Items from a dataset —
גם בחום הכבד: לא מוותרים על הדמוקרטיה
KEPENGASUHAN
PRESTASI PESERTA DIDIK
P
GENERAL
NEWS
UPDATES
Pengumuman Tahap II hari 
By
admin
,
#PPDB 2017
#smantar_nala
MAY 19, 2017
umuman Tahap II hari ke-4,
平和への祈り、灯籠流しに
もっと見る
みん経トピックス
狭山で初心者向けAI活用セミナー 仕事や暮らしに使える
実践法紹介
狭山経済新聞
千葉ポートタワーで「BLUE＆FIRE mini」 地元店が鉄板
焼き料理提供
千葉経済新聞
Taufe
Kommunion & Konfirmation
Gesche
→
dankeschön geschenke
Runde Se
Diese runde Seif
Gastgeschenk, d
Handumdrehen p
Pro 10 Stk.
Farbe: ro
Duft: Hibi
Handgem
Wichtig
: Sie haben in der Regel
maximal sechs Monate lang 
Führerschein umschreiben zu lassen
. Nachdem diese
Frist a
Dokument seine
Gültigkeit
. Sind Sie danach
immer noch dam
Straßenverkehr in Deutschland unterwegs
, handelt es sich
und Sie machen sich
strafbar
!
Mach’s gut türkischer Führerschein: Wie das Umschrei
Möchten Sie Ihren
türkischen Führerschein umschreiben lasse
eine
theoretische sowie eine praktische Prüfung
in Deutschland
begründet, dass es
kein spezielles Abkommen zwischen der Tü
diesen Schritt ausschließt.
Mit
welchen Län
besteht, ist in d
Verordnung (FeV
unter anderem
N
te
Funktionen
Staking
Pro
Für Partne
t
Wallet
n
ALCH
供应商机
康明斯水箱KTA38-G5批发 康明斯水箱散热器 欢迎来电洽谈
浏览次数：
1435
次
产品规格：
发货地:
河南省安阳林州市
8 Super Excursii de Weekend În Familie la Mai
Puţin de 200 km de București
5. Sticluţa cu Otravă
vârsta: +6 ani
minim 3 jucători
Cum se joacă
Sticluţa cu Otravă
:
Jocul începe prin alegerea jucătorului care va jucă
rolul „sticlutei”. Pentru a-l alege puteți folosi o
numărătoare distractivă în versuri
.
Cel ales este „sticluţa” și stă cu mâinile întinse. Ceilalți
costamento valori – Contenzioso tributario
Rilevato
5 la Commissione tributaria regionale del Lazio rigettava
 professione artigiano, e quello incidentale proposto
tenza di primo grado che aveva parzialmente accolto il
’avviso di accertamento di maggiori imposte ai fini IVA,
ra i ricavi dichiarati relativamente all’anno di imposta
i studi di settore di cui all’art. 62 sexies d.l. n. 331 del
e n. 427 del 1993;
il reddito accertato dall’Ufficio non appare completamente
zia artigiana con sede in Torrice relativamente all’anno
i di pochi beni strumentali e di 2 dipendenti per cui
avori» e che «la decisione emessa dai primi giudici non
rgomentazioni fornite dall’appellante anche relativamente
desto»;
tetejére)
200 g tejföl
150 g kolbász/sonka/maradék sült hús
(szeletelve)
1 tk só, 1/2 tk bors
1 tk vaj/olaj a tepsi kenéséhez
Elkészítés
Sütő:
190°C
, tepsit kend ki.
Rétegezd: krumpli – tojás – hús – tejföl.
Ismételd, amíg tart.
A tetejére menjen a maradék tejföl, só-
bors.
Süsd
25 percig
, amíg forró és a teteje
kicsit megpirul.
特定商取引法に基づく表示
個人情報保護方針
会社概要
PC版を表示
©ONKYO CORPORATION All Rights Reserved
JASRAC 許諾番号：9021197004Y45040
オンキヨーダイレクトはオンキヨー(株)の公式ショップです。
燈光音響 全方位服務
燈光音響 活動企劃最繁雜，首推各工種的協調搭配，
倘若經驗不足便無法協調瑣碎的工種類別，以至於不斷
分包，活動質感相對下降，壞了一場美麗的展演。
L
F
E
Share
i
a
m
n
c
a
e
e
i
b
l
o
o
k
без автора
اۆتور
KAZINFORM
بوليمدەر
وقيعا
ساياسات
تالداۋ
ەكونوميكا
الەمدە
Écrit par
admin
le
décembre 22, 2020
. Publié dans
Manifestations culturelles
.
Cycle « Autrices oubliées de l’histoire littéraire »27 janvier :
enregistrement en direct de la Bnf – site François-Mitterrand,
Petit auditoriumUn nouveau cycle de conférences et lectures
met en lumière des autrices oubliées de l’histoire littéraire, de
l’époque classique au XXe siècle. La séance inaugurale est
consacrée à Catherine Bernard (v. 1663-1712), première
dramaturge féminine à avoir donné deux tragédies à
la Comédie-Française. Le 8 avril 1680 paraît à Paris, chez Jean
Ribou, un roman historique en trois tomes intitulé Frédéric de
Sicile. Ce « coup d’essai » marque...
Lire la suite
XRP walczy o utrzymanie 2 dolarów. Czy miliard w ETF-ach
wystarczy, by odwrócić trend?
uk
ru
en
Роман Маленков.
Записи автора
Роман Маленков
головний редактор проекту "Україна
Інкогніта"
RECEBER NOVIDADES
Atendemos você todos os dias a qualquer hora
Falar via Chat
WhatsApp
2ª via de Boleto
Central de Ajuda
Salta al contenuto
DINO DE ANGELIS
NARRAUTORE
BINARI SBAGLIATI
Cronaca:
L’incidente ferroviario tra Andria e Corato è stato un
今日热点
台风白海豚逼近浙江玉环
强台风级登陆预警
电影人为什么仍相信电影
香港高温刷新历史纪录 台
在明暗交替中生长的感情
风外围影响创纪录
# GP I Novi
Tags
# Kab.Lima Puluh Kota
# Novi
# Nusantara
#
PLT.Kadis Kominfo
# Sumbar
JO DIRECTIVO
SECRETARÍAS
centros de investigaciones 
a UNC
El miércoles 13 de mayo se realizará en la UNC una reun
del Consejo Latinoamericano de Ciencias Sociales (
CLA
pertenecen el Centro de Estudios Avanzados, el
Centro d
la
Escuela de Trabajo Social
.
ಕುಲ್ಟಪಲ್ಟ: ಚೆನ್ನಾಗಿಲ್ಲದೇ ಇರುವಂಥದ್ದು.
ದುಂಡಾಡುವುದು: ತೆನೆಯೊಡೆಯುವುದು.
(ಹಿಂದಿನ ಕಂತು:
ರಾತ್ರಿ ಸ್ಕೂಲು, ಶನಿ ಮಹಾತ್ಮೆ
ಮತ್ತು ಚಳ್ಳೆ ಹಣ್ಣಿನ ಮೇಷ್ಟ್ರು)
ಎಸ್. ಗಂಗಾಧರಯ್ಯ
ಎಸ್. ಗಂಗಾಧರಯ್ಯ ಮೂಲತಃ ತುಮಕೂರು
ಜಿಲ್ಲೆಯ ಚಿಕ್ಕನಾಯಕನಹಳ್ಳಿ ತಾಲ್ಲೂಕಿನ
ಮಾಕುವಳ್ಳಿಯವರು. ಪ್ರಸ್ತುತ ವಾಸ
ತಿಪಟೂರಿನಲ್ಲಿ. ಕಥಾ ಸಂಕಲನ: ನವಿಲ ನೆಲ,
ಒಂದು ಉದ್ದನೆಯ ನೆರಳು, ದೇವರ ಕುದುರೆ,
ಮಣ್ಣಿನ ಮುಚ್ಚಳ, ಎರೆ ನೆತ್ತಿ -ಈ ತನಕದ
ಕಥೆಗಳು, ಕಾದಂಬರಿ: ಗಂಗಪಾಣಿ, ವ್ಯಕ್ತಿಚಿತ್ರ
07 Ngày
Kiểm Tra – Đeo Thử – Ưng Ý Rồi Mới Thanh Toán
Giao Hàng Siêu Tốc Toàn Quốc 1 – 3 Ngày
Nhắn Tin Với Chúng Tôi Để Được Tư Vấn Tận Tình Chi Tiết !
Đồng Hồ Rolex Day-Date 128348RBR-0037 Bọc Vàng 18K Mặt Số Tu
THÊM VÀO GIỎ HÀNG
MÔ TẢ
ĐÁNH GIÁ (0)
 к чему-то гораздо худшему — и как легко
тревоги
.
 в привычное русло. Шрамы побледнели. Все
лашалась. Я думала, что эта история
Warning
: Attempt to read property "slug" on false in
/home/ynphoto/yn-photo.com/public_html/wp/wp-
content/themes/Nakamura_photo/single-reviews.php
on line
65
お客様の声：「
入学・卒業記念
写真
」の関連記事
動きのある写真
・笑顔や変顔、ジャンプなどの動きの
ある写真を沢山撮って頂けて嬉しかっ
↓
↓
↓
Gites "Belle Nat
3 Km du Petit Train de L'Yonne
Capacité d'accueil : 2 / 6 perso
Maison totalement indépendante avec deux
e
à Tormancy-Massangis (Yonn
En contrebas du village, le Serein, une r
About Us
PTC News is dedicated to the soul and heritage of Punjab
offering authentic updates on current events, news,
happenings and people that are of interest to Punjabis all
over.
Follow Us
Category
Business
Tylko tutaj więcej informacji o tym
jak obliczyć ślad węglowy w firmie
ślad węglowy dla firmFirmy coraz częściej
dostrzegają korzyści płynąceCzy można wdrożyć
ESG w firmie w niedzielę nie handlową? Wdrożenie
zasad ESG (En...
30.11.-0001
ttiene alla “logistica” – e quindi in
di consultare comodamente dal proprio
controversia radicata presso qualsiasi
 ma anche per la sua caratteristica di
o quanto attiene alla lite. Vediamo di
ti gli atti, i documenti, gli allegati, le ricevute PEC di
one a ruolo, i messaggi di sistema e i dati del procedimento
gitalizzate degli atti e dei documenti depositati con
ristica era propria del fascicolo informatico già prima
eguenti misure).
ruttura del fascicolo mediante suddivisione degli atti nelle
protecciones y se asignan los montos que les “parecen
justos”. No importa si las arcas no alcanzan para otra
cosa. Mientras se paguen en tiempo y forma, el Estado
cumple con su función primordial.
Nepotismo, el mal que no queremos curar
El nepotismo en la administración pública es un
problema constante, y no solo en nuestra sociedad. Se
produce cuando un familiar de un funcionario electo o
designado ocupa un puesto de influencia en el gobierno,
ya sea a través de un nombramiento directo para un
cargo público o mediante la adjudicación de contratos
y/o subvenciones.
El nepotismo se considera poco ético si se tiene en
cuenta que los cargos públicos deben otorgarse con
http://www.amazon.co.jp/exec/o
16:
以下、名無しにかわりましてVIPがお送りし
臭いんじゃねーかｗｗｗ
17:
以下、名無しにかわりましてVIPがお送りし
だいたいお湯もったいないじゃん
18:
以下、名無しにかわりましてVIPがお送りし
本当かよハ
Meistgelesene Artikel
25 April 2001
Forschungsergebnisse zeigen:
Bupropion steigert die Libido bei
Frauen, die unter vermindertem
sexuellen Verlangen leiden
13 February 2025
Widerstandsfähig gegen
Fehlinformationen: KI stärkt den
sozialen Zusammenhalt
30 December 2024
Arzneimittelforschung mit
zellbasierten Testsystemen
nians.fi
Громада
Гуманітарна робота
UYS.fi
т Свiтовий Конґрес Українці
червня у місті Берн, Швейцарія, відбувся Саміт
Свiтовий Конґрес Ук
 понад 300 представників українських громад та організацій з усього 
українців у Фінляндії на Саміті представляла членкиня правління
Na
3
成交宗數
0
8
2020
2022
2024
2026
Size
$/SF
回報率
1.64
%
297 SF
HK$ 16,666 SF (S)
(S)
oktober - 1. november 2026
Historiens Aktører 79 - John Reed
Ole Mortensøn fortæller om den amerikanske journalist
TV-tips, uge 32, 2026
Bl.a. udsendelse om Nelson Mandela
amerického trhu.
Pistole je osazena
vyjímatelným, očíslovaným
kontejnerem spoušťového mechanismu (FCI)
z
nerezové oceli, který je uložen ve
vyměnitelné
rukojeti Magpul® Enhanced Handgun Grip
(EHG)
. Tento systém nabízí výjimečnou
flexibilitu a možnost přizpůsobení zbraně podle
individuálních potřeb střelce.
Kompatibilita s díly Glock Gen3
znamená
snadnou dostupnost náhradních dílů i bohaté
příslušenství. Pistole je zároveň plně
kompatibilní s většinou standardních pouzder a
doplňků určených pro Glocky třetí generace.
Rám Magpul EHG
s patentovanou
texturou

Goal of the exercise — Copy out each line from the preceding entries that mentions the word "燈光音響".

Answer box —
燈光音響 全方位服務
燈光音響 活動企劃最繁雜，首推各工種的協調搭配，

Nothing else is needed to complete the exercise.